I think the Republican communication strategy makes perfect sense.
It seems clear that they’re just trying to rattle wavering Dem Congresspersons to try to actually prevent passage of the bill. I doubt the leaders really believe this, though the Tea Partiers probably do and will be very surprised when it turns out to be a reasonably popular measure once it’s passed.
If you want to look at the R motivations, I should think the potential “stories” that they’d tell to voters come election time would matter.
A. I fought it as hard as I could, but it passed anyway. Don’t blame me for it.
B. I fought it as hard as I could, and we won. Reward me!
Wouldn’t not fighting now mean there was (all else equal) nothing the R could say in their story?
C. Well, I don’t like it much, but didn’t do anything to fight it, so…look over there, puppets!
Oh, and there’s the whole issue of intra-party particularistic benefits of playing the Good Soldier. As above, win or lose in fighting the bill, those Rs that don’t stand up may face retribution (and again, all else equal, since there’s plenty of disunity on other axes…).
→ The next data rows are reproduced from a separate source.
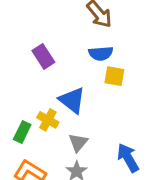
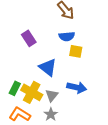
yellow cross: (48, 120) -> (32, 92), moved, size x1.5
blue arrow: (128, 158) -> (77, 87), moved, turned 132

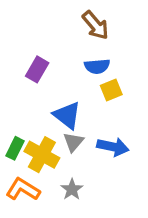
purple rectangle: (29, 38) -> (37, 69), turned 63
yellow square: (76, 51) -> (111, 90), turned -32
gray triangle: (52, 95) -> (73, 142), moved

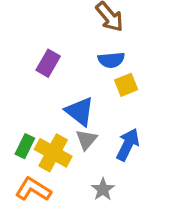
blue arrow: (113, 147) -> (128, 145), turned -76
gray star: (72, 189) -> (103, 189), moved

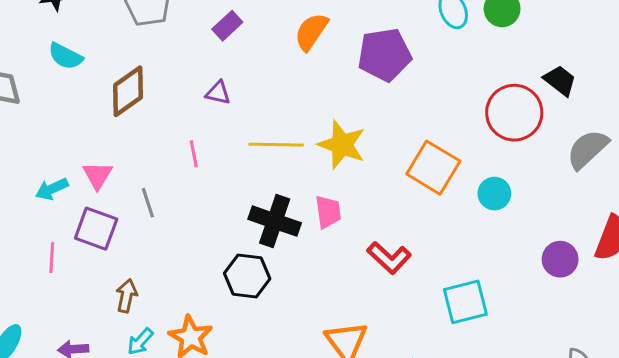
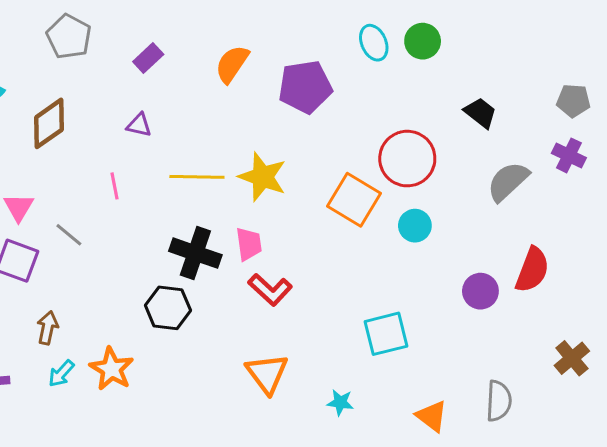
red circle: (514, 113) -> (407, 159), moved
gray line: (148, 203) -> (69, 235), turned -32
red L-shape: (389, 258) -> (270, 290), moved

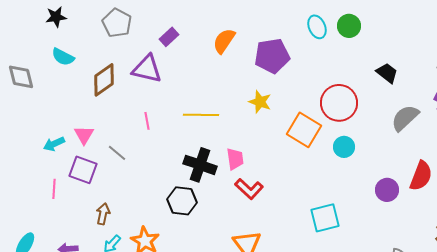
purple triangle: (139, 125) -> (147, 69), moved, size x1.8
yellow star: (262, 177) -> (260, 102), moved, size x0.7

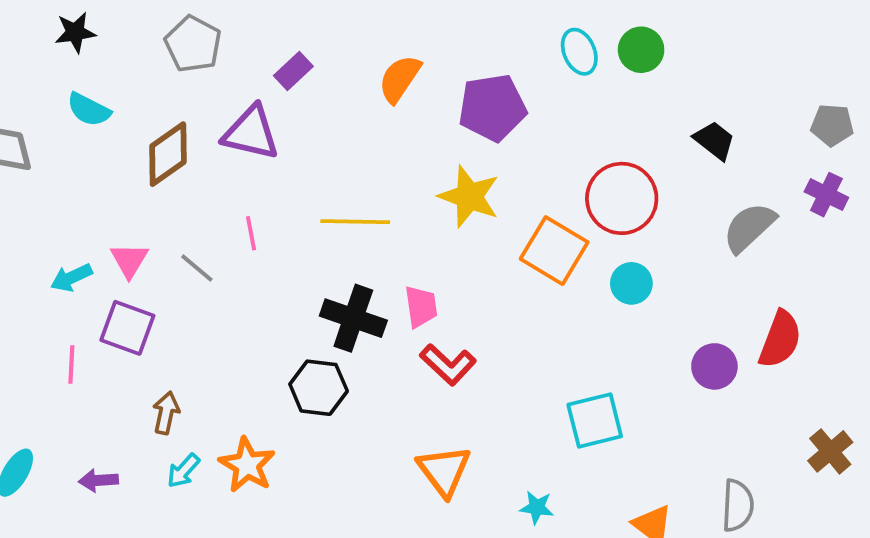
yellow star: (260, 102) -> (469, 197), size x1.4
gray line: (117, 153) -> (197, 268), moved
Another thing to consider is not just these two competing motivations, but the uncertainty with which each operates… Republicans may simply be against the health care bill not because they value policy over politics, but because if they lose this legislative battle, they will CERTAINLY see policies far away from their ideal points implemented, but any political gain they may receive would happen in the future, and thus is far less certain.